--- Source records ---
▼▼▼

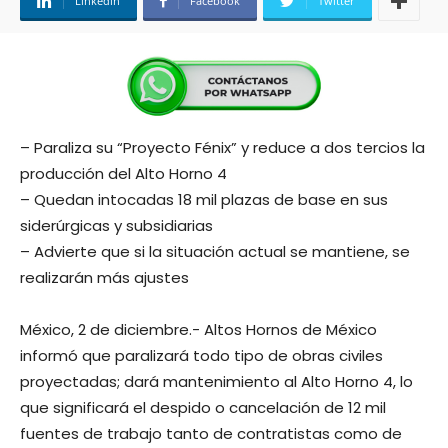
Linkedin
Facebook
Twitter
– Paraliza su “Proyecto Fénix” y reduce a dos tercios la
producción del Alto Horno 4
– Quedan intocadas 18 mil plazas de base en sus
siderúrgicas y subsidiarias
– Advierte que si la situación actual se mantiene, se
realizarán más ajustes
México, 2 de diciembre.- Altos Hornos de México
informó que paralizará todo tipo de obras civiles
proyectadas; dará mantenimiento al Alto Horno 4, lo
que significará el despido o cancelación de 12 mil
fuentes de trabajo tanto de contratistas como de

▲▲▲

--- Task to carry out ---
Retype only the lines running from the line with "se mantiene, se" to the end of the listing, including both of those lines.

--- Reply ---
– Advierte que si la situación actual se mantiene, se
realizarán más ajustes
México, 2 de diciembre.- Altos Hornos de México
informó que paralizará todo tipo de obras civiles
proyectadas; dará mantenimiento al Alto Horno 4, lo
que significará el despido o cancelación de 12 mil
fuentes de trabajo tanto de contratistas como de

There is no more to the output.